Zehn Monate lang hat der Maitre am "Pappa"-Opus geschrieben, im alten Defa-Babelsberg und im Seebad Ahlbeck wurde gedreht. Doch nichts ist ihm dabei entsprungen als ein Rudel zahnloser Witzchen, ein Rinnsal seniler Sketche in einer ungelenken Story. Dieser realitätsferne, altdeutsche Spießer Lohse ist nicht komisch, er ist bloß dumm und lächerlich.

Tatendurstig trampelt der quäsige Hausmeister, den Loriot natürlich selber spielt, durch sein aufgeschrecktes Mittelstandsheim. Der Sohn muß nun Papas steinalten Wintermantel tragen, den die gütige Renate (Evelyn Hamann, wer sonst?) schon für die Altkleidersammlung bereitgelegt hatte. Weil er nun "die Verantwortung über den Haushalt" trägt, kauft Heini preisgünstig 150 Gläser Senf. Eine korpulente Nachbarin, Frau Mielke, die den verzopften Anrainer sexuell begehrt, lockt ihn mit "einer Tasse Bouillon" ins Haus - erotische Sottisen, die Jubelstürme durch jedes Altenheim jagen.

Heinrich kauft Wurzelbürsten und Badesalz von obskuren Hausierern, belehrt die verdutzte Putzfrau Kleinert über den "Haß der Geschlechter", der Sohn erfährt: "Frauen haben auch ihr Gutes." Beim Bettenmachen fallen ihm die Kissen aus dem Fenster. Im Restaurant - mißglückte Reminiszenz an kulinarische TV-Drolerien ("Sagen Sie jetzt nichts, Hildegard") - fliegt ihm Renates Jägerspieß aufs Hemd.

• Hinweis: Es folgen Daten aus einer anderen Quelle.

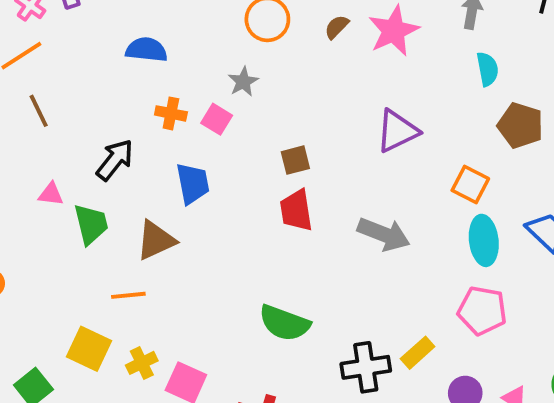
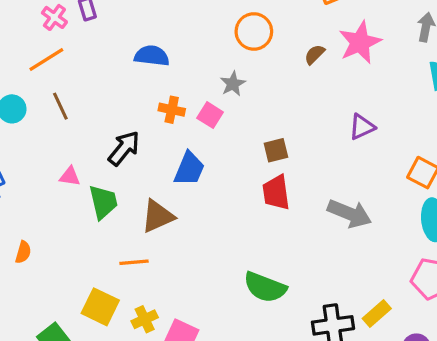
brown semicircle: (337, 27) -> (315, 54), moved
purple triangle: (397, 131) -> (362, 127), size x0.7
blue trapezoid: (193, 183) -> (189, 169), turned 33

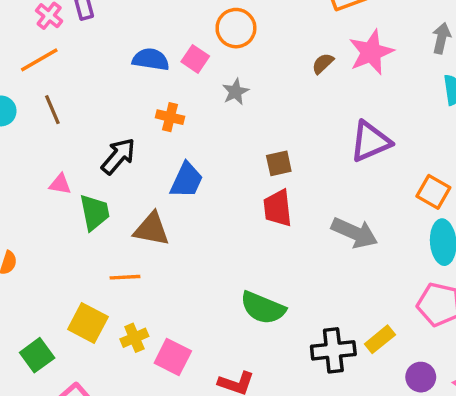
orange circle: (254, 31) -> (236, 28), moved
pink square: (210, 115) -> (195, 59), moved
purple triangle: (362, 127) -> (370, 142), size x1.5
brown triangle: (158, 216) -> (152, 229), turned 33

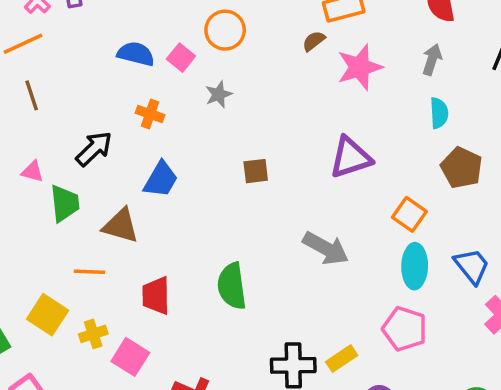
brown semicircle: (323, 63) -> (314, 41), moved
red trapezoid: (278, 208) -> (156, 296), moved
green semicircle: (263, 308) -> (232, 286), moved, turned 54

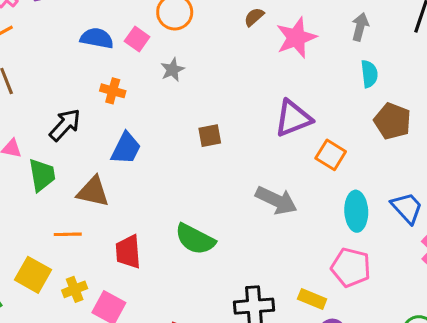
orange square: (409, 214) -> (331, 155), moved
green semicircle: (232, 286) -> (195, 239), turned -51
yellow rectangle: (342, 359) -> (312, 299), moved, turned 60

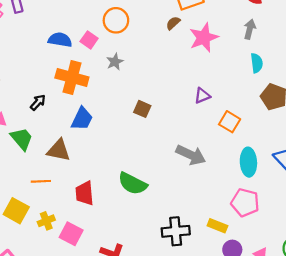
orange cross: (113, 91) -> (72, 78), size x1.8
purple triangle: (293, 118) -> (202, 96), size x0.6
black arrow: (65, 125) -> (38, 102), size x0.7
brown square: (210, 136) -> (142, 109), turned 35
green trapezoid: (42, 175) -> (22, 139), turned -30

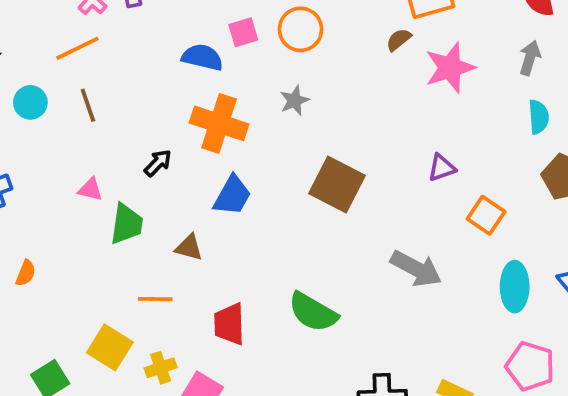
pink square: (89, 40) -> (243, 32), moved, turned 35
brown square: (142, 109) -> (337, 185), size x1.8
green trapezoid: (22, 139) -> (127, 224), turned 45
brown triangle: (59, 150) -> (189, 248), size x0.7
pink pentagon: (245, 203) -> (530, 366), moved

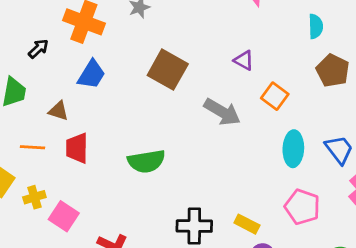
purple triangle: (442, 168) -> (244, 60), turned 45
gray arrow: (416, 269) -> (222, 112), moved
green semicircle: (313, 312) -> (146, 161), turned -42
red trapezoid: (229, 324) -> (77, 148), moved

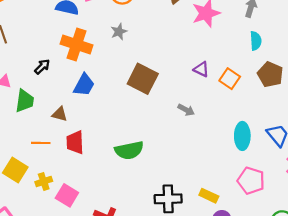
orange square: (275, 96) -> (230, 79), moved
gray arrow: (222, 112) -> (186, 110), size x0.6

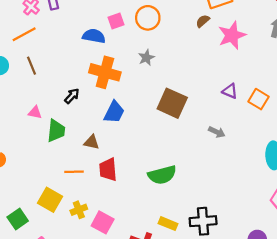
yellow rectangle: (209, 196) -> (168, 224), moved

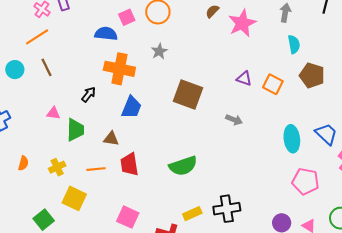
yellow cross: (79, 210) -> (57, 167), moved
yellow rectangle: (168, 224) -> (192, 214), turned -42

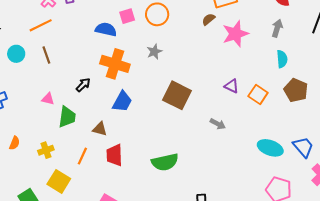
cyan ellipse: (292, 139) -> (270, 148), turned -70
orange line: (96, 169) -> (82, 156), turned -66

In der Dessous-Boutique schnüffelt der Frührentner weltfremd an den Seidenhöschen und stammelt postpubertär: "Warum trägst du nicht mal schwarze Unterwäsche?" Androphob mustert Renate den spätberufenen Schlüpferstürmer und zischt: "Ich habe mir deinen Ruhestand anders vorgestellt." Mit Rita kann sie schon lange nicht mehr angstfrei kommunizieren. Kurzfristig, aber komödiantisch unergiebig turtelt sie deshalb mit einem Süßwaren-Unternehmer, der sie zur Pralinen-Testerin ernennt und mit "Doppelnuß im Sahnemantel" umhegt. Penetrant belagert unterdes die hungrige Frau Mielke den geliebten Senf-Grossisten. Einmal hält ihn die Polizei sogar für einen Einbrecher.

Auf Omas 80. Geburtstag an der sommerlichen Ostsee jedoch fällt das Schicksal der Zerrüttung in den Arm. Die Gemütlichkeit siegt. Mit dem Lohse-Doppelbeschluß zu nestfreundlicherer Koexistenz und "sinnvoller" Freizeitgestaltung endet der klapprige Kukident-Schocker: Vor dem käsigen Dieter und der wehrlosen Putzhilfe Kleinert bläst das geläuterte Pärchen konzertant die Blockflöte. Dann pfeift auch der Zuschauer auf dem letzten Loch.

Im Kino, dem artfremden Medium, demolieren Deutschlands Fernseh-Humoristen ihr komisches Renommee - dem ostfriesischen Plattfisch Otto folgt nun der emeritierte preußische Spaßadler Loriot.